→ **Instructions to follow**
How many lines of the listing below hold the word "Optimise"? Answer with the number alone.

→ **Record set**
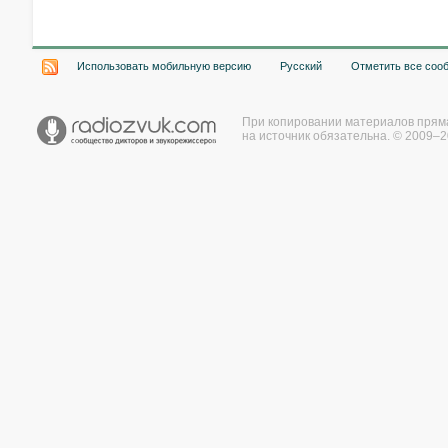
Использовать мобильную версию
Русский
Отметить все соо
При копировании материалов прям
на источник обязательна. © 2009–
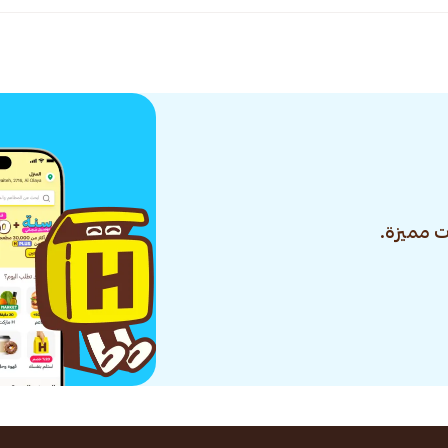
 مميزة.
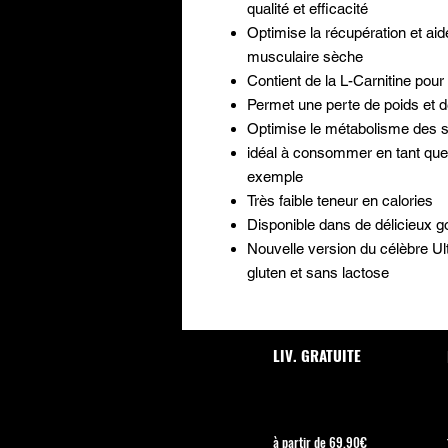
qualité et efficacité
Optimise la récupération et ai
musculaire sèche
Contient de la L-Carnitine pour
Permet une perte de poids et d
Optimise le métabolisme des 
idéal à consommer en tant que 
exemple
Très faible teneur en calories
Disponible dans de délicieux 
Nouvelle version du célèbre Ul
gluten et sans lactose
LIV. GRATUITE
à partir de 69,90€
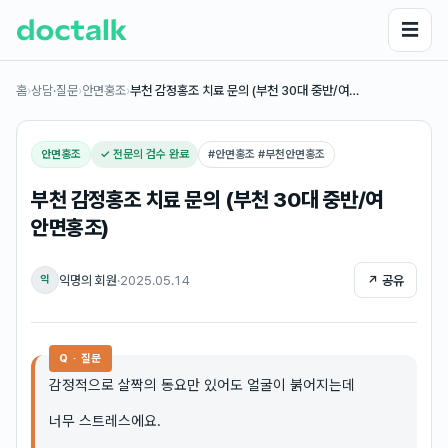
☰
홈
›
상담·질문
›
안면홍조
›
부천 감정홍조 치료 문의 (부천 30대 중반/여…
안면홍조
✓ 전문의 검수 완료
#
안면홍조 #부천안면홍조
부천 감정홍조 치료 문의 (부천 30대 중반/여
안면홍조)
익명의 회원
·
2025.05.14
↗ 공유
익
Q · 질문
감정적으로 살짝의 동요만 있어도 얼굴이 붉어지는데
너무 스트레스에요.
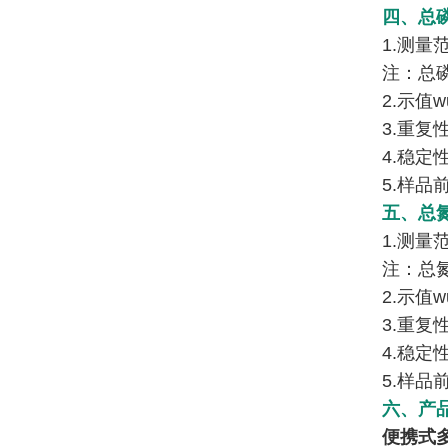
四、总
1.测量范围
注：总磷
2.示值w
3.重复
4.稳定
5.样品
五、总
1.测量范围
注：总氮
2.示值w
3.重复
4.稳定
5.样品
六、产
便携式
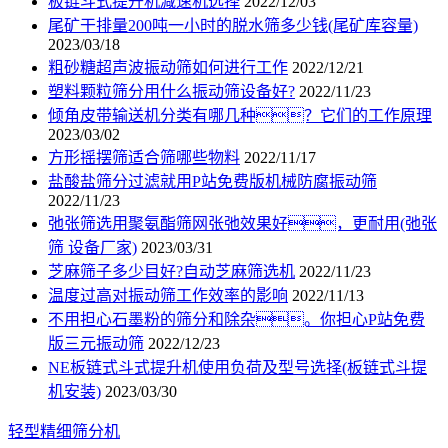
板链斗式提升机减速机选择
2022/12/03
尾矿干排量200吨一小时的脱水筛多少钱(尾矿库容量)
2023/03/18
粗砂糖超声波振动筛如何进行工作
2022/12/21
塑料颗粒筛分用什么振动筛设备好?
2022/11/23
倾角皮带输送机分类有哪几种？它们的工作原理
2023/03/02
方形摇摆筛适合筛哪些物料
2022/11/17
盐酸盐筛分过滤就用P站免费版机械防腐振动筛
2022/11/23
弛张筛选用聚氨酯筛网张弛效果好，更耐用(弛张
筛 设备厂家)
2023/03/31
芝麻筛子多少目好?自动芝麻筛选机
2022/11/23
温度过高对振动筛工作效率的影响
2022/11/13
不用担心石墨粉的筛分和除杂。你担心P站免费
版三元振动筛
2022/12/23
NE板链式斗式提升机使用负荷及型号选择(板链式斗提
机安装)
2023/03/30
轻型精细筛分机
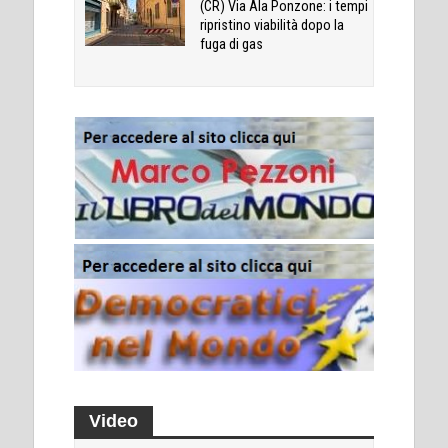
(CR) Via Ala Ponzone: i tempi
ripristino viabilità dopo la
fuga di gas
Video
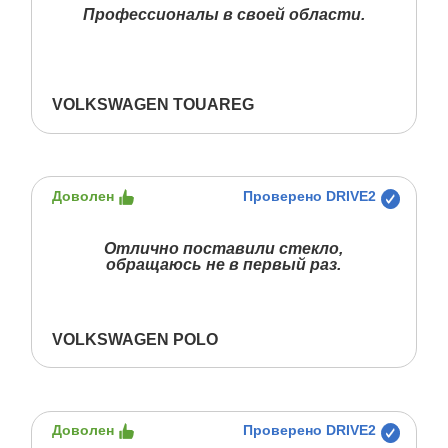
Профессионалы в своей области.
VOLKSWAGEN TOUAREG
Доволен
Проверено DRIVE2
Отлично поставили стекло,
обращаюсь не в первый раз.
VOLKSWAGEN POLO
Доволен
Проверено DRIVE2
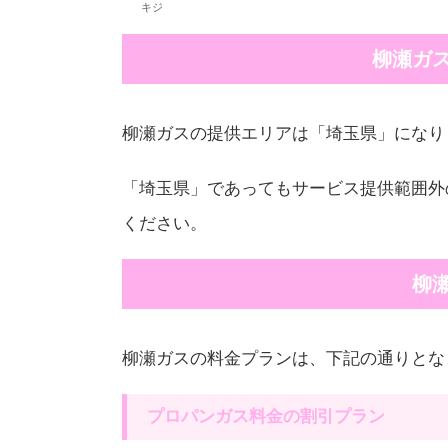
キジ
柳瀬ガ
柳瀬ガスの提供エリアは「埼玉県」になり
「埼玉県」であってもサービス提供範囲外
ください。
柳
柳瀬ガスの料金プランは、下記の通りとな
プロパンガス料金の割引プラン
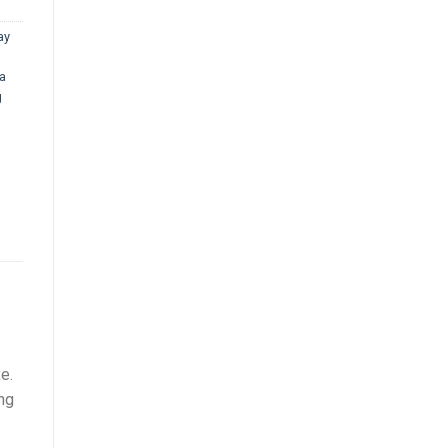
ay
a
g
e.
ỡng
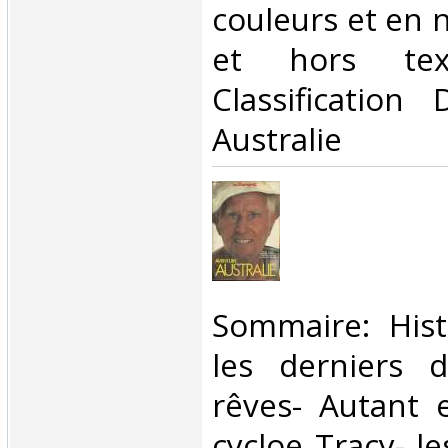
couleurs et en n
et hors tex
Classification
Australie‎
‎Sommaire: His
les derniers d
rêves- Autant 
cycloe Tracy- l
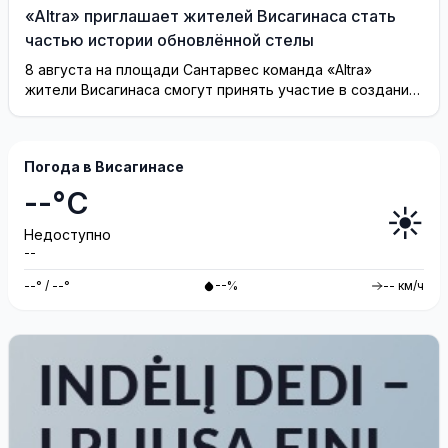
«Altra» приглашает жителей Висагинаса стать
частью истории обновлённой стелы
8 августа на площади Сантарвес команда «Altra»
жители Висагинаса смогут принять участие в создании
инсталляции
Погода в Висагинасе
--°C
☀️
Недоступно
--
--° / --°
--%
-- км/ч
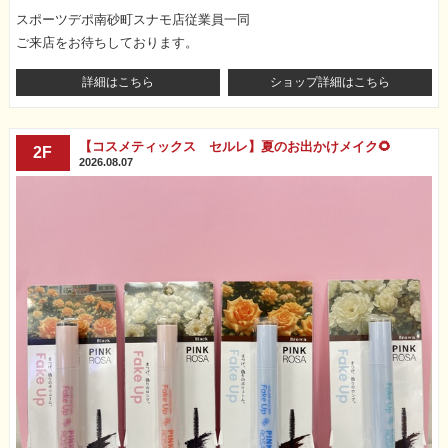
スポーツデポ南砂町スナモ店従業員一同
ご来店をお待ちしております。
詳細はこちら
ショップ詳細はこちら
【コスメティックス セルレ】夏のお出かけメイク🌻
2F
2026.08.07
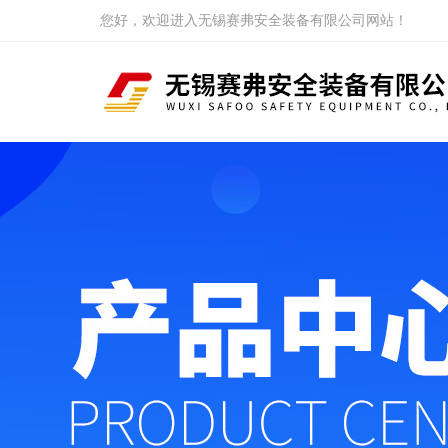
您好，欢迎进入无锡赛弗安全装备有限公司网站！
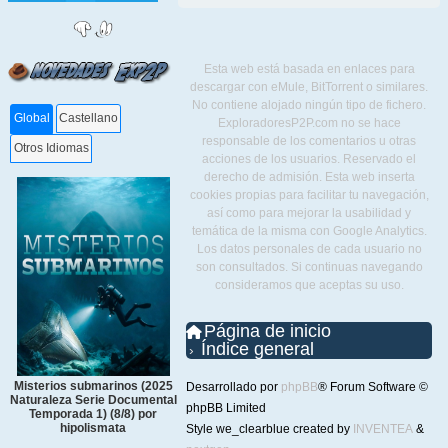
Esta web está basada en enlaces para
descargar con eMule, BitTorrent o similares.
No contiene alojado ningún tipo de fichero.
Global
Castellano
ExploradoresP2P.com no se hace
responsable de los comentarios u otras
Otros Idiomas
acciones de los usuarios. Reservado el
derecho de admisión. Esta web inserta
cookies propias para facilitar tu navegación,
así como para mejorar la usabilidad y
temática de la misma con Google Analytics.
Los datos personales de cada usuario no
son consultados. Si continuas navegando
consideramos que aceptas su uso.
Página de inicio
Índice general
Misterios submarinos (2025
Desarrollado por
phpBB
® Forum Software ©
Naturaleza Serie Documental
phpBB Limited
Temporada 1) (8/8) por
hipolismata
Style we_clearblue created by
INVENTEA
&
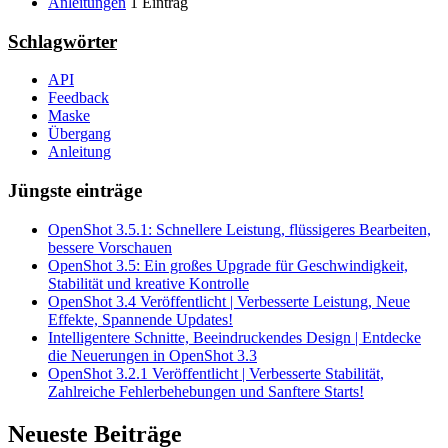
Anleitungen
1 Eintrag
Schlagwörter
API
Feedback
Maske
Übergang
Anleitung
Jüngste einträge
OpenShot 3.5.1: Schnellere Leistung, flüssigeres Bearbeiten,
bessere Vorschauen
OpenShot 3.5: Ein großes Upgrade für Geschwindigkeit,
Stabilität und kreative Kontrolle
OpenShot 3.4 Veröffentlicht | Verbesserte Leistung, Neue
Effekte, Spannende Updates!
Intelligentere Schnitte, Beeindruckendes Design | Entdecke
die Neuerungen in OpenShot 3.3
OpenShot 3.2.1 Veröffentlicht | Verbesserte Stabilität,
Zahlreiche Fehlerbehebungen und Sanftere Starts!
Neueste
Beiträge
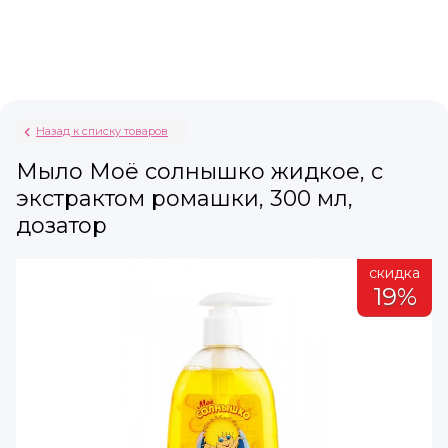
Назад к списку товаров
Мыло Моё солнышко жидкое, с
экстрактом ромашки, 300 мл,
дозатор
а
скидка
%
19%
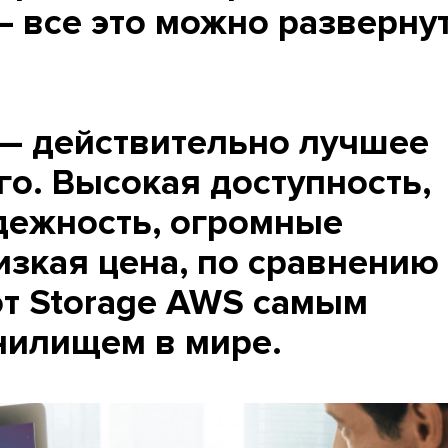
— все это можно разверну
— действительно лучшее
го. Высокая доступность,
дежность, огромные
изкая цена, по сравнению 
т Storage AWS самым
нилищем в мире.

→ **Your response**
2